Lincoln could see Robert E. Lee’s plantation across the river in Virginia from his window in the WH. Speaking of “cleaning” he suspended Habeas this month 160 years ago. Taney challenged in Ex Parte Merryman but Lincoln just cited the constitution. FDR did it and so did W. The “insurrectionists” never entered the Capitol, until this year. Biden is doing a great job and I respect his kindness, gentleness, and restraint. But I would have suspended Habeas by now, at least. That’s why I’m not the president. But, I think it may yet come to pass, someday soon.
Nicole
I’m so happy people are enjoying the site; I think it’s such a fun read.
I also am having to accept that my dad maybe didn’t have great taste in music, as “Tom Dooley” (2/10) and “I Want to Kiss You All Over” (6/10) were on all of his 8-track mixes. Ha! I have fond memories of listening to both, on trips to visit the grandparents.
Geminid
@Fair Economist: There is a medium term solution to energy intermittency at hand: on demand thermal generation using natural gas. I’m told California is doing this now. In the long term, we don’t want to burn any natural gas, but there may be medium term compromises made while storage capacity is ramped up.
Cermet
@Fair Economist: These issues fail for cost if one looks at the thermodynamics of those processes – huge losses. I am seeing a lot of wishful thinking as proposals – nice words but all are well understood and don’t work for good reasons. Not to say someday but trying to use optimism isn’t always a good idea; look at fusion energy; certainly the power source of the future but no one in their right minds thinks it will answer our problems any time in the near future.
Elizabelle
@Nicole: That was a wonderful site. Except, now I have a Phil Spector song as an earworm for the morning. So, thank you. I guess.
Bonus: Amy Winehouse covered the Teddy Bears’ 1958 number one (ouch) to much better effect.
mrmoshpotato
@SiubhanDuinne:
Will all of the piss wear away the carving?

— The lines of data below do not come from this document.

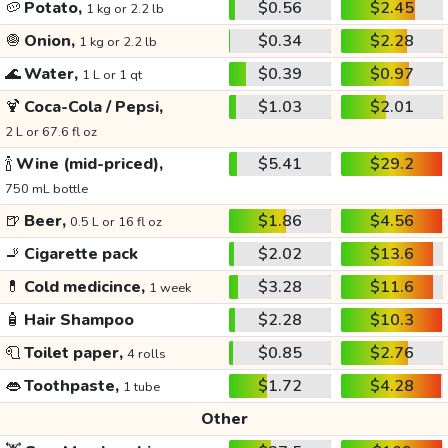
🥔
Potato,
$0.56
$2.45
1 kg or 2.2 lb
🧅
Onion,
$0.34
$2.28
1 kg or 2.2 lb
🌊
Water,
$0.39
$0.97
1 L or 1 qt
🍹
Coca-Cola / Pepsi,
$1.03
$2.01
2 L or 67.6 fl oz
🍾
Wine (mid-priced),
$5.41
$29.2
750 mL bottle
🍺
Beer,
$1.86
$4.56
0.5 L or 16 fl oz
🚬
Cigarette pack
$2.02
$13.6
💊
Cold medicince,
$3.28
$11.6
1 week
🧴
Hair Shampoo
$2.28
$10.3
🧻
Toilet paper,
$0.85
$2.76
4 rolls
👄
Toothpaste,
$1.72
$4.28
1 tube
Other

Also, I’m personally bummed that “Tuckums” sounds too cutesy. We’re well past time for “Nazi Fucker Carlson” to be widely used on air.
Nobody in particular
@Barbara:
This is how it came to pass…
Black music. Mostly “popularized” by Pat Boone. And white people got all the royalties.
Barbara
@Spanky: Based on what I am seeing in my own place of employment, it is clear that self-isolation has led to a lot of soul searching. I expect that many people who are reassessing will end up sticking with the path that they were on, but as a former waitress and catering worker, it would be shocking if people working in the hospitality industry did not try to take a longer view of their workplace.

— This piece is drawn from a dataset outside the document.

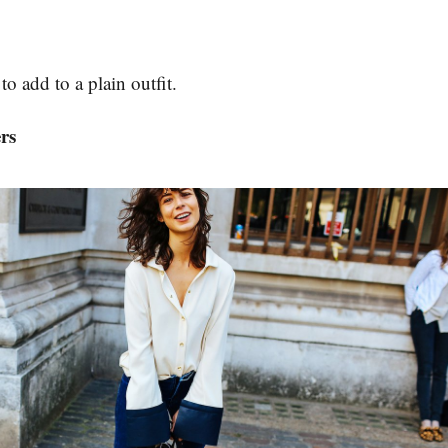
to add to a plain outfit.
ers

IMO, the real problem for the restaurant industry (more so than hotels) is that the profit margins are so low and the likelihood of failure so high that it creates a survival mode mentality among owners that inures them to the rotten working conditions of their workers. They whine about constant turnover and poor working habits but most refuse to try the “real world” experiment of paying workers more to see if that improves the situation. They accept the “dog eat dog” premise of their industry as a reason for not paying their workers more, but then resent those “worker dogs” who leave to get 10 cents and hour more somewhere else. Not everyone is like this, but many, many are.
Cermet
@Fair Economist: Check out the death valley solar plant; it does use stored heat (via a fancy techno solution.) But as you point out – the energy source is ‘free’. So efficiency isn’t really an issue. Have after sun down surge power makes sense for that design. Also note, there are no other such plants in that area.
debbie
@Kristine:
If only I were that clever!
Barbara
@Nobody in particular: Huh? The last time I looked Smoky and Stevie were African American, as were the Gordys and just about everyone else at Motown.
Another Scott
@Fair Economist: One of the many holy grails is direct thermoelectric power conversion. Just dig a hole in the ground, stick a gizmo down there, and have reliable semi-infinite power based on the temperature difference between the deep ground and the surface. No need for electrical power storage – it’s always the same.
Of course, materials that make that possible have efficiencies that are still too low, but it’s been an area of continuous, interdisciplinary study for decades.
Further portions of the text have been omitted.